Partner Spotlight: Hebrew Free Loan

Hebrew Free Loan is a nonprofit that promotes self-sufficiency and financial responsibility in the Northern California Jewish community. The organization provides interest-free loans to Jewish individuals and families throughout Northern California. Loans help people overcome challenging financial situations or realize lifelong dreams. Loan types include business, debt consolidation, emergency, first time homebuyer, health care, special needs, student, and more. Read more in our Partner Spotlight with Hebrew Free Loan below!

What is the history behind starting Hebrew Free Loan?

Our story began in San Francisco in 1897. Guided by Jewish values, nine founding members each pledged to contribute 25 cents a month until they had enough capital to start a loan fund. Their first zero-interest loan of $5 helped an immigrant vendor buy a pushcart. Since our repayment rate is 99.75%, we like to think that those funds are being recycled to this day. We now have over 1,000 active loans circulating in the community, totaling $9.5 million.

Hebrew Free Loan was born out of the need to lend a hand to new Jewish immigrants resettling in San Francisco from Eastern Europe. Due to anti-Semitic restrictions, many banks refused to provide loans to Jews, so members of the Jewish community relied on each other for support.

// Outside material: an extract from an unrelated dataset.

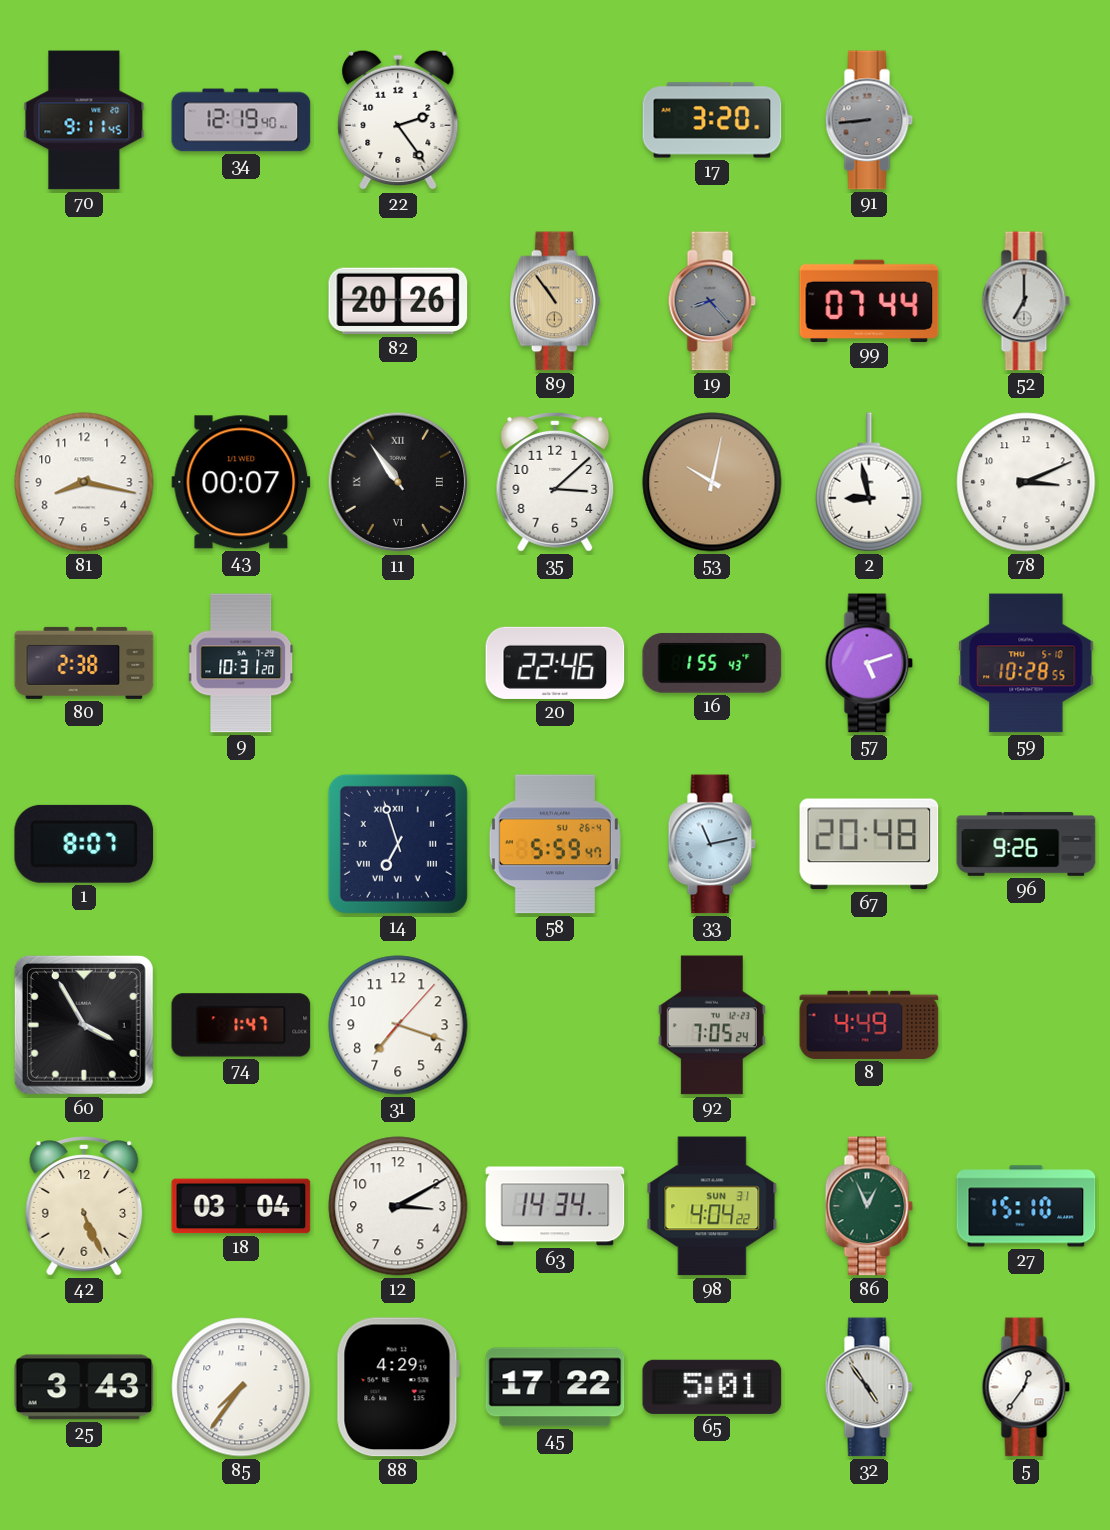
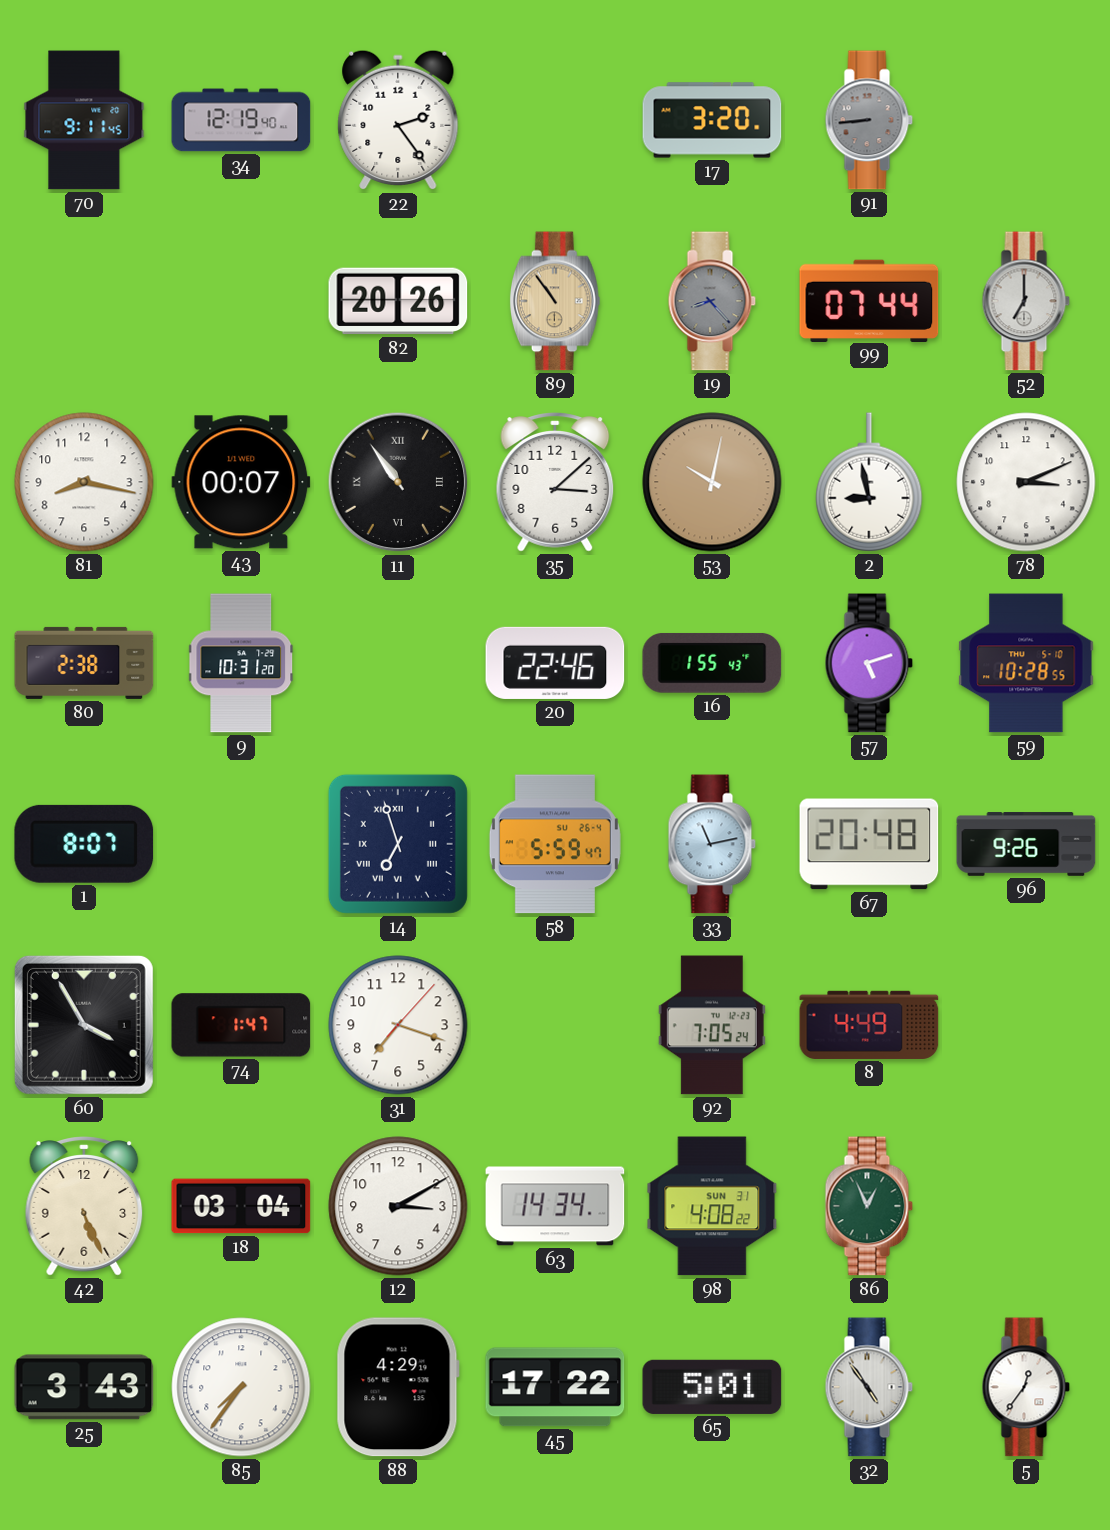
98: 4:04 -> 4:08
27: 15:10 -> none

Our loan recipients have included refugees from World Wars I and II; those escaping from behind the Iron Curtain in the 1950s and ‘60s; and waves of immigrants from the Soviet Union in the last quarter of the 20th century. Today, among others, we help hardworking students afford an education, would-be parents pursue adoption or fertility treatment, the recently unemployed manage their expenses, and entrepreneurs launch or expand their businesses.

Hebrew Free Loan President, Sharon Silverman, with Senator Scott Weiner, presenting Hebrew Free Loan with a CA Senate Resolution commending the agency for 120 years of service to the community.

How does providing zero-interest loans to the community help San Francisco’s economic development?

Our interest-free loans have a ripple effect that reaches far beyond the individual loan recipient. In particular, our business loan program helped establish and expand many enterprises in San Francisco which have, in turn, created employment opportunities for hundreds of people. Philz Coffee Truck, Frena Bakery & Café, Avital Tours, Petals: A Flower Studio, and Zest Books are among numerous San Francisco businesses that Hebrew Free Loan has supported.

Beyond business loans, our services stimulate economic development by encouraging self-sufficiency and fiscal responsibility. We help people achieve major milestones, such as buying their first home or attaining higher education, without incurring high-interest debt. This keeps more capital circulating throughout the local economy and lays the foundation for a more sustainable future.

How does Hebrew Free Loan partner with other businesses in the San Francisco community?

Our Business Circle program brings together local business owners to gain visibility and build customer loyalty while investing in Hebrew Free Loan’s community programs. Business Circle members support the agency and make it possible for other entrepreneurs to receive interest-free business loans, while promoting their own businesses to the entire Hebrew Free Loan community: donors, guarantors, and loan recipients. Member benefits are tailored to individual business needs.

Business loan recipients at our 1st Annual Business Circle Luncheon in March 2017.

What are some other ways that Hebrew Free Loan gives back to the community?

As a social service nonprofit, everything we do is intended to give back to people in need. In addition to supporting the Jewish community, Hebrew Free Loan established the Nonsectarian Student Loan Program in 2014 to reach out to the broader community. This program provides interest-free loans, on a nonsectarian basis, to lower income students pursuing higher education. Applicants are referred to us by local youth development organizations. The program has assisted 47 students so far, and most are the first in their families to attend college.